You won't be able to fit a GFCI receptacle in that box. Regular receptacles barely fit, with a trick cover plate. Also note, GFCI receptacles are not allowed on the ceiling.
Option 1, what Jack says: remove octagon box and replace with 2-gang box. You need a 2-gang because your hole is already too big for a 1-gang. Put another receptacle in the other gang.

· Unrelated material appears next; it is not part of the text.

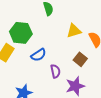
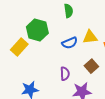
blue semicircle: (38, 55) -> (70, 43), moved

Option 2, learn a marvelous thing about GFCI protection. It's not a receptacle at all, it is a zone of protection applied to parts of a circuit. That thing you know about is a "combo device" containing a GFCI device and a receptacle. They also make GFCI+switch, GFCI as switch, GFCI+breaker or standalone GFCI. All of these devices can protect additional parts of the circuit. That is the ONLY legitimate use of the "Load" terminals - though many people blindly use "Load" because they need a place to attach 2 more wires. (Actually the LINE screws can handle 2 wires each - read the instructions!)
So, you can figure out where power comes from to reach this spot, and fit a GFCI device there. Either at a prior outlet, or a prior switch, or the breaker. Now this outlet is GFCI protected. Note it must be labeled "GFCI Protected" per instructions 8(C), which you must follow due to NEC 110.3.